(Task brief) Word for word, copy the entire listing below, but do not carry over any pictures.

(Given records)
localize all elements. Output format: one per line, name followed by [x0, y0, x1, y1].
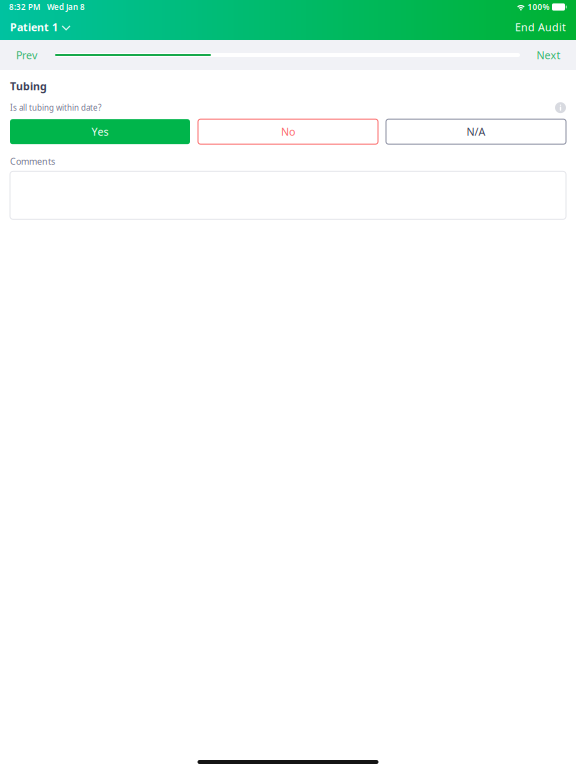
- staticText: Wed Jan 8: [47, 2, 85, 12]
- staticText: Patient 1: [10, 20, 58, 34]
- staticText: Prev: [16, 48, 37, 62]
- button[interactable]: Patient 1: [0, 14, 81, 40]
- staticText: N/A: [466, 125, 486, 139]
- staticText: 100%: [528, 2, 550, 12]
- staticText: Next: [536, 48, 560, 62]
- staticText: Yes: [92, 125, 108, 139]
- staticText: Is all tubing within date?: [10, 102, 101, 113]
- button[interactable]: End Audit: [505, 14, 576, 40]
- button[interactable]: No: [198, 119, 378, 144]
- staticText: End Audit: [515, 20, 566, 34]
- button[interactable]: Yes: [10, 119, 190, 144]
- button[interactable]: More information: [555, 102, 566, 113]
- button[interactable]: Next: [526, 40, 571, 70]
- staticText: No: [281, 125, 295, 139]
- button[interactable]: Prev: [4, 40, 49, 70]
- staticText: 8:32 PM: [9, 2, 40, 12]
- button[interactable]: N/A: [386, 119, 566, 144]
- staticText: Comments: [10, 155, 55, 167]
- staticText: Tubing: [10, 79, 47, 93]
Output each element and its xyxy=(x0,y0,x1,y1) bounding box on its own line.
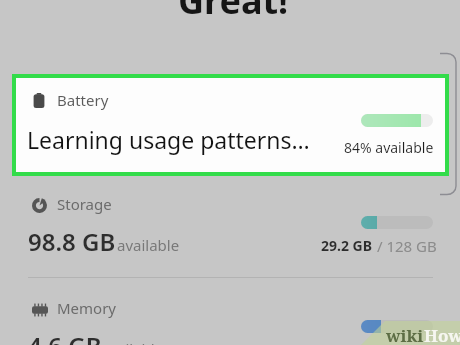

(Solution to this task)
localize all elements. Output format: one per line, name followed by [x0, y0, x1, y1].
- staticText: Wed Jan 8: [47, 2, 85, 12]
- staticText: Patient 1: [10, 20, 58, 34]
- staticText: Prev: [16, 48, 37, 62]
- button[interactable]: Patient 1: [0, 14, 81, 40]
- staticText: N/A: [466, 125, 486, 139]
- staticText: 100%: [528, 2, 550, 12]
- staticText: Next: [536, 48, 560, 62]
- staticText: Yes: [92, 125, 108, 139]
- staticText: Is all tubing within date?: [10, 102, 101, 113]
- button[interactable]: End Audit: [505, 14, 576, 40]
- button[interactable]: No: [198, 119, 378, 144]
- staticText: End Audit: [515, 20, 566, 34]
- button[interactable]: Yes: [10, 119, 190, 144]
- button[interactable]: More information: [555, 102, 566, 113]
- button[interactable]: Next: [526, 40, 571, 70]
- staticText: No: [281, 125, 295, 139]
- button[interactable]: Prev: [4, 40, 49, 70]
- staticText: 8:32 PM: [9, 2, 40, 12]
- button[interactable]: N/A: [386, 119, 566, 144]
- staticText: Comments: [10, 155, 55, 167]
- staticText: Tubing: [10, 79, 47, 93]
Output each element and its xyxy=(x0,y0,x1,y1) bounding box on its own line.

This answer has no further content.